An example of where this is well executed is where a CISO of a well established organisation was made aware of a credible and relevant threat to their organisation against publicly exposed infrastructure servicing their customer. The business could not afford for this customer application to be cut off from the world and the protection control that would mitigate against this attack would take four months to implement regardless of any budget constraints. Considering the business criticality, the CISO decided that whilst this waiting period was unavoidable, they would recommend the business take a risk based approach of assuming that a breach would take place and swiftly put in place 24 hours per day, 7 days per week people and technology monitoring of this exposed infrastructure to positively know if the attack would take place. The CISO furthermore put in place a strong process to allow for the infrastructure to be closed down immediately should a positive breach be identified. Although the threat remained and the protection measures were underway, this CISO made a pragmatic decision by providing to the business a risk based approach given the risk to their business was so high in this circumstance that all measures needed to take place over other competing security priorities.

Taking a pragmatic approach that is people led, and engaged with the business, coupled doing it in the form of risk management, will be key in striking the right balance in funding Information Security. Using the metrics detailed above, plus the risk register, allows the business to effectively make informed decisions, again with the CISO having a voice at the table.

So what now?

To get where organisations must get to as outlined in this paper, transformational change must occur. It is not a step change. It also is not a slow burner. Organisations that move quickly will be the ones that will end up with the competitive edge and a much more effectively risk managed information security environment.

This is a fundamental shift in thinking and approach. Some senior executives may even find the suggestions in this paper offensive and/or that it is a threat to them. This must be overcome. 

One of the best ways to achieve transformation is to seek outside help.
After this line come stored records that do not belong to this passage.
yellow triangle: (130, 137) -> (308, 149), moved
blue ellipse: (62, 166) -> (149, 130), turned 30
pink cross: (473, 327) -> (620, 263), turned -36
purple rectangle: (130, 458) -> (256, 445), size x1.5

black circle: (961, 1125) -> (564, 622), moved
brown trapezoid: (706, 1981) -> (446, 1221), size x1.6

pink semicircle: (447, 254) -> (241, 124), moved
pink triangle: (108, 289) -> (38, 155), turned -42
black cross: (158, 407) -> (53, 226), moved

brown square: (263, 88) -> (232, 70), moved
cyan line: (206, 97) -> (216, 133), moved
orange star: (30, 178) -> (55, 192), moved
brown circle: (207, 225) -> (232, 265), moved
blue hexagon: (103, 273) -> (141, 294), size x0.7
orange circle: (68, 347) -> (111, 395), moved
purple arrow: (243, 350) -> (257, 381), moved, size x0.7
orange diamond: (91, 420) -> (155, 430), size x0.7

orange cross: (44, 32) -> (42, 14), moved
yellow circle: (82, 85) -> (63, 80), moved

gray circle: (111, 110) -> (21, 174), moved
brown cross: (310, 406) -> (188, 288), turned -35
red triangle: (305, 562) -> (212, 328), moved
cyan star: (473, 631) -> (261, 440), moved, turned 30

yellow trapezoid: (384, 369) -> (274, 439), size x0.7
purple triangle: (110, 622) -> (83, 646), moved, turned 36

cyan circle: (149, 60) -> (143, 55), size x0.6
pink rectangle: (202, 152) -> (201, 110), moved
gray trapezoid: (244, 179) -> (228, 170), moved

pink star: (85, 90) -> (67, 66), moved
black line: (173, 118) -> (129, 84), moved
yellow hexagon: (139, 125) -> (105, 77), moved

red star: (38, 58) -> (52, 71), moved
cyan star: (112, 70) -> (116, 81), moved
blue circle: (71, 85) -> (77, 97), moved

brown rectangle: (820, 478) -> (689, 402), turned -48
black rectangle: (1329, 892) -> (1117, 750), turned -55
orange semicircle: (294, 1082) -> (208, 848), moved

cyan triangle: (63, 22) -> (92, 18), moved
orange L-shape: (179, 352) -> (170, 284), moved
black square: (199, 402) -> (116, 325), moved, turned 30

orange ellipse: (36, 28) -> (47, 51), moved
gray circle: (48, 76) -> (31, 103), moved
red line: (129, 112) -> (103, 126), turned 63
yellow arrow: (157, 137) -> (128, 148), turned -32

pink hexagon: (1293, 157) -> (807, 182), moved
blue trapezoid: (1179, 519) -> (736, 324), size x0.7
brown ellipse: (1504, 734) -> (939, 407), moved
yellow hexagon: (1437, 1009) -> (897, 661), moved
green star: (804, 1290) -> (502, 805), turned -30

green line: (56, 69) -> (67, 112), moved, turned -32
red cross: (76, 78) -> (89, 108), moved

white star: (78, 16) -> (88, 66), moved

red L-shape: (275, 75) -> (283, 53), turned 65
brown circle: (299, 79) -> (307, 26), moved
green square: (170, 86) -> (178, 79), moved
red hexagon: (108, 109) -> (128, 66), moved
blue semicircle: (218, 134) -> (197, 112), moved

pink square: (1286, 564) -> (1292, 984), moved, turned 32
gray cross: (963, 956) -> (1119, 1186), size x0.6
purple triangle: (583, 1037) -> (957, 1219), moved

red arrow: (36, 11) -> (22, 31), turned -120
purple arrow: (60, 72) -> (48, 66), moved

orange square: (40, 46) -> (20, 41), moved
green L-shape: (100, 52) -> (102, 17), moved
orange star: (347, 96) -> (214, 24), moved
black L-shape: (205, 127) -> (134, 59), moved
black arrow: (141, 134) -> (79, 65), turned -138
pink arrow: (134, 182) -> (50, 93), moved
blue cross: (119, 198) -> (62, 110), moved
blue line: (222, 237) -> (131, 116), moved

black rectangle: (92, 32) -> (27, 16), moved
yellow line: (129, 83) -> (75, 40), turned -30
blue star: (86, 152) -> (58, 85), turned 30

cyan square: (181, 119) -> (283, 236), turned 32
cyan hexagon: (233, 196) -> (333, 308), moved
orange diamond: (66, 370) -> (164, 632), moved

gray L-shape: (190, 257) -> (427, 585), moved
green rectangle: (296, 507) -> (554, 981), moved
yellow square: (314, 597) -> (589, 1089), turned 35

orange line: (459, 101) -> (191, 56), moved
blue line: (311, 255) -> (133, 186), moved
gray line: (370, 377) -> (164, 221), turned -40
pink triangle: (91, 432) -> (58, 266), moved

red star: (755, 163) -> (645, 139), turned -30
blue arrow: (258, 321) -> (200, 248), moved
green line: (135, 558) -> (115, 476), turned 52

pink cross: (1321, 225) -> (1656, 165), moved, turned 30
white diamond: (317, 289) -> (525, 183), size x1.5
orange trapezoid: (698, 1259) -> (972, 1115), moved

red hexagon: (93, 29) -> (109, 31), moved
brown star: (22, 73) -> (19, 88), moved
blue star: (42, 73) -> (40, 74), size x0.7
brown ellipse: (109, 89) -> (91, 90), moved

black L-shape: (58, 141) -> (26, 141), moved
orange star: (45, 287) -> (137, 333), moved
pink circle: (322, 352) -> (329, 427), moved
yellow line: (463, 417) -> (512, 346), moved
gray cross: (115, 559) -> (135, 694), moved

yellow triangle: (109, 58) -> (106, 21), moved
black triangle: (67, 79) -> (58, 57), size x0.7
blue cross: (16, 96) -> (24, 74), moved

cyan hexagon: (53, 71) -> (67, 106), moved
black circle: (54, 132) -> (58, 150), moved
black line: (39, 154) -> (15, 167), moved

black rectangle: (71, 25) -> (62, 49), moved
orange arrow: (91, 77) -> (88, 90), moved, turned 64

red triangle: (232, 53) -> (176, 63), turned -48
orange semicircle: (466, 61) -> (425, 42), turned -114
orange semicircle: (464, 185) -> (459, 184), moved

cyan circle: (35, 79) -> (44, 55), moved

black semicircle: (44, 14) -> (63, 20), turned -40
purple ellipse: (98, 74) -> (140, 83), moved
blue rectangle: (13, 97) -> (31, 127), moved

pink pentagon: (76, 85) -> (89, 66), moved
There are so many areas that need to be addressed including changing the thinking of the board, the CEO, the executive leadership, finding a capable CISO, changing the culture of organisations. A strategy and plan must be developed and implemented. Budgets must be assigned to get this done. Priorities must shift.  It is that significant and only those that have the foresight, appreciation of the challenge ahead, and the appetite to perform this level of transformation, will be the better CEO’s of the future, and the shareholders of the organisation, the customers / clients of the organisation, and the staff will be the beneficiaries of it.

Most organisations are not close to undertaking the above. As stated earlier in this paper, only about 1% of organisations have the CISO reporting to the CEO. This demonstrates the sheer challenge ahead.

The objective of this paper is to start the discussion of the elephant in the room. It is time for organisations to adapt and change in this wonderfully technology data driven world that is enjoyed by most and keep security and privacy breaches at bay. Like it or not, CISO’s are a senior executive level position that must report to the CEO’s. Get over that hurdle first. Appreciate it, understand it, and then move forward.

The big question is – are you up for it?